Gov. Charlie Crist today signed Senate Bill 2080, a controversial measure that allows permits to be approved by water management district staff without approval by their governing boards.
But Crist, in his transmittal letter accompanying the signed bill, also said he is asking the boards and their executive directors to continue bringing permits to board meetings for approval. He said the bill contained other beneficial provisions including renewing the existence of water districts in state law.
“Accordingly, I am asking the governing boards and executive directors to continue to include surface water and consumptive use permits on all board meeting agendas or other public meetings for discussion and transparency purposes,” Crist wrote.
Crist faced a deadline today to sign or veto the bill or it would become law without his signature. He had raised concerns earlier this month in response to criticism of the bill but hadn’t said whether he would sign it.
Environmental groups called for the governor’s veto because the bill was amended late in the session to allow permits to be approved without a hearing. The bill also was amended to allow some permits for landowners to be extended from 20 to 50 years for alternative water supply projects.

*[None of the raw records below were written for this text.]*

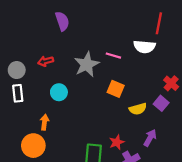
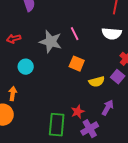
white semicircle: (144, 47) -> (112, 34), moved
pink line: (113, 56) -> (75, 34), turned 48
gray star: (87, 64) -> (51, 42), turned -30

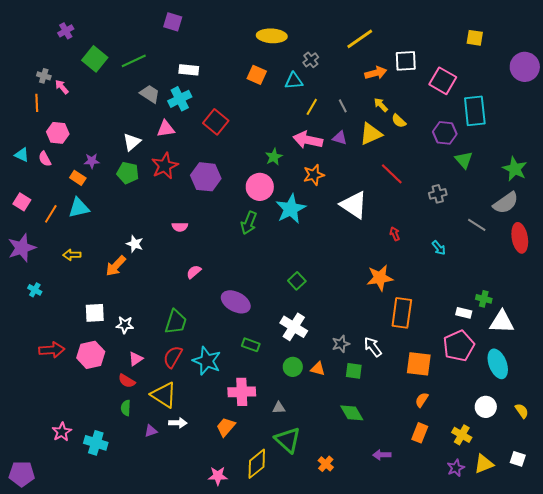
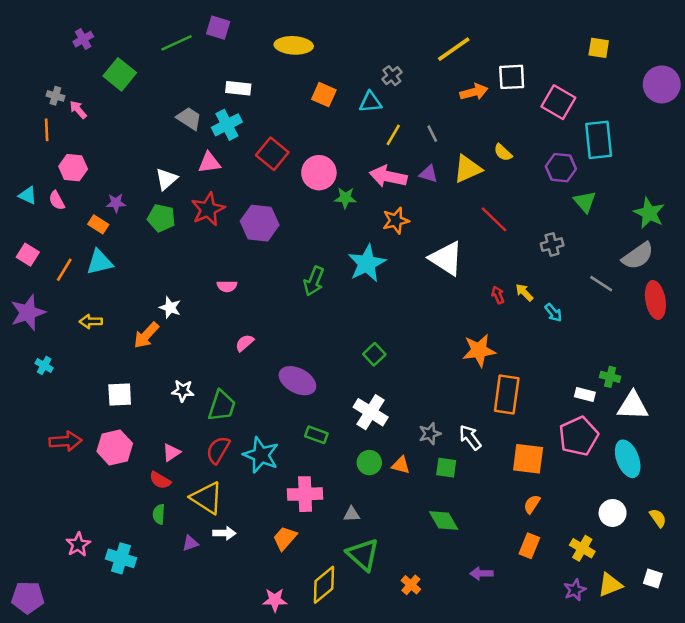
yellow ellipse: (272, 36) -> (294, 45), moved
green line: (134, 61) -> (176, 43), moved
yellow arrow: (381, 105) -> (524, 292), moved
green star: (274, 157) -> (345, 198), turned 30
pink circle: (260, 187) -> (319, 173), moved
white star: (125, 325) -> (183, 391), moved

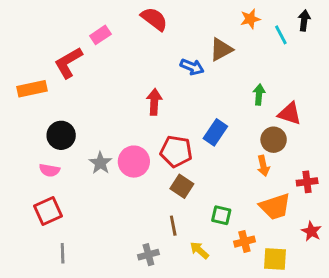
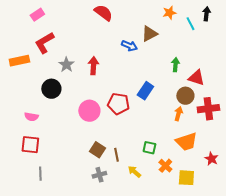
pink rectangle: (100, 35) -> (37, 15), moved
red arrow: (154, 102) -> (93, 66), moved
black circle: (61, 135) -> (51, 89), moved
gray star: (100, 163) -> (66, 65), moved
orange arrow: (263, 166) -> (178, 114), turned -152
red cross: (307, 182) -> (208, 109), moved, size x1.5
brown square: (182, 186) -> (97, 150), moved
red square: (48, 211) -> (30, 145), turned 30
orange cross: (244, 242) -> (165, 166), turned -32

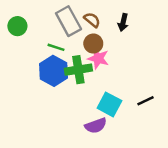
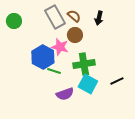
green line: (56, 47) -> (54, 71), moved
pink star: (98, 58) -> (60, 47), moved
green cross: (78, 70) -> (84, 64), moved
purple semicircle: (96, 126) -> (65, 94), moved

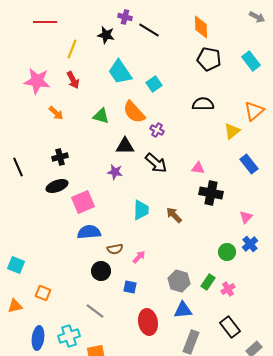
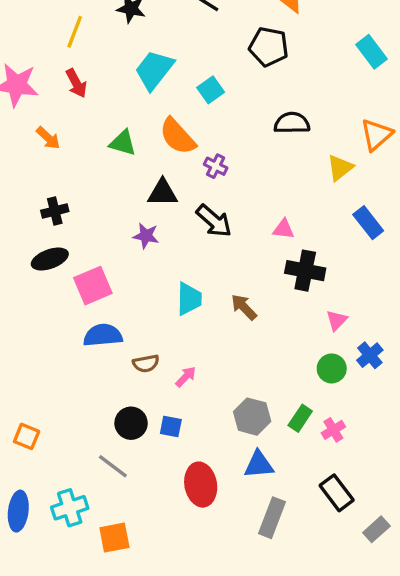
black pentagon: (209, 59) -> (269, 47), moved
cyan trapezoid: (120, 72) -> (154, 70), turned 72
pink triangle: (246, 217) -> (337, 320), moved
black circle: (101, 271) -> (131, 423), moved

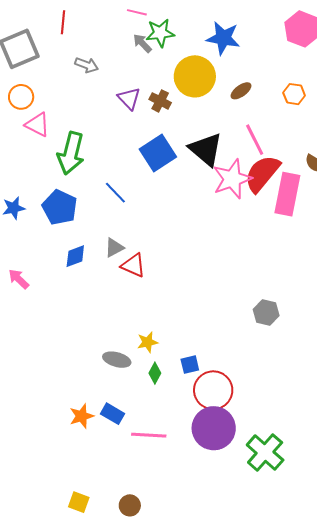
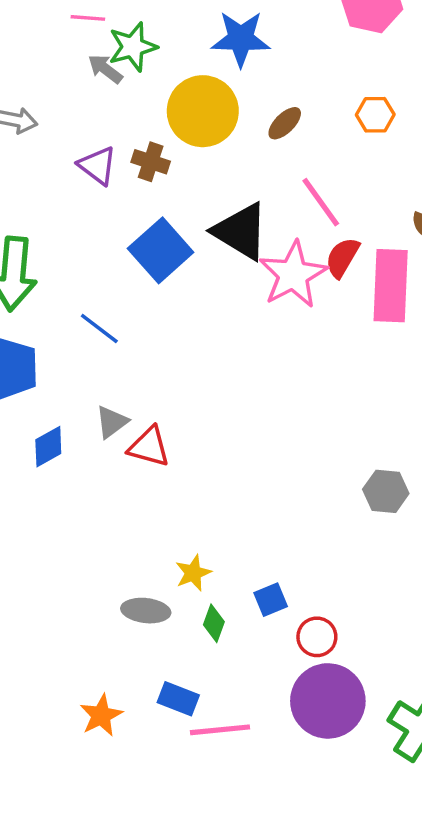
red semicircle: (262, 174) -> (342, 257), size x0.6
red circle: (213, 390) -> (317, 637), size x0.6
blue rectangle: (112, 414) -> (178, 699), moved

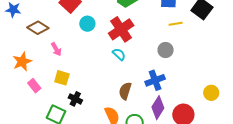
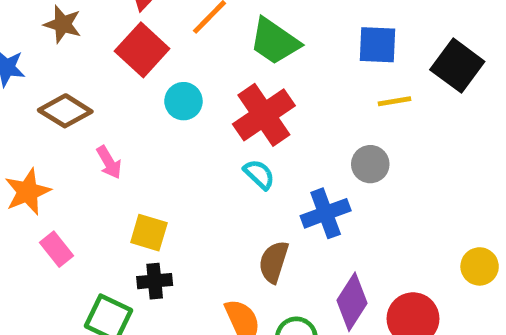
yellow square: (62, 78) -> (149, 233), moved
blue cross: (155, 80) -> (326, 213), moved
black cross: (75, 99) -> (155, 281), turned -32

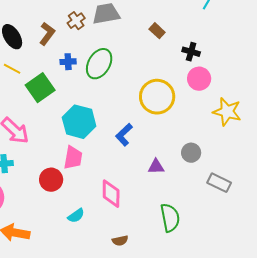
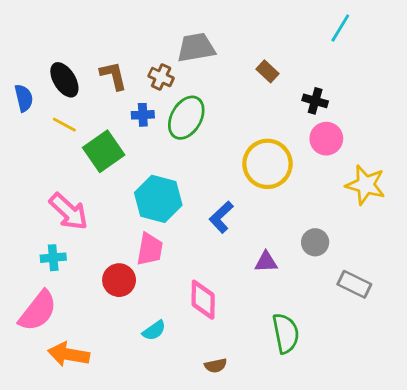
brown cross: (76, 21) -> (161, 77), moved, turned -30
brown L-shape: (47, 34) -> (113, 76), turned -50

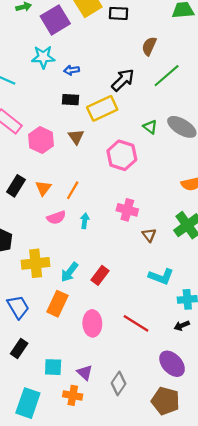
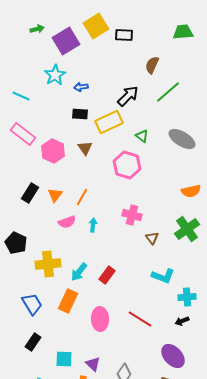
cyan star: (43, 57) -> (55, 75), turned -30
green triangle: (150, 127) -> (142, 136), moved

Audubon of Florida Policy Director Eric Draper said he had thought the governor, if he was signing the bill, would give stronger direction.
“Generally we are disappointed with the fact this is now part of the law,” Draper said. “But we are encouraged the districts are still going to have public hearings on the permits. We are going to try to get this (portion of the) law repealed.”
David Still, executive director of the Suwannee River Water Management District, said he thinks the bill signing is a “win-win” for the governor because it preserves good parts of the bill. He said the governor’s direction to the board members, whom he appoints, means that the permit approval process should stay the same.
“The governing board members are set in that position to set policy,” Still said. “The governor’s policy of the state right now is we do business as usual on permits. I think that is going to be the boards direction to staff.”
The South Florida Water Management District will discuss implementation of the bill when it meets later this month. The district “is committed to an open and transparent process,” spokesman Gabe Margasak said.
Sen. JD Alexander, R-Winter Haven and sponsor of the bill, could not be reached for comment.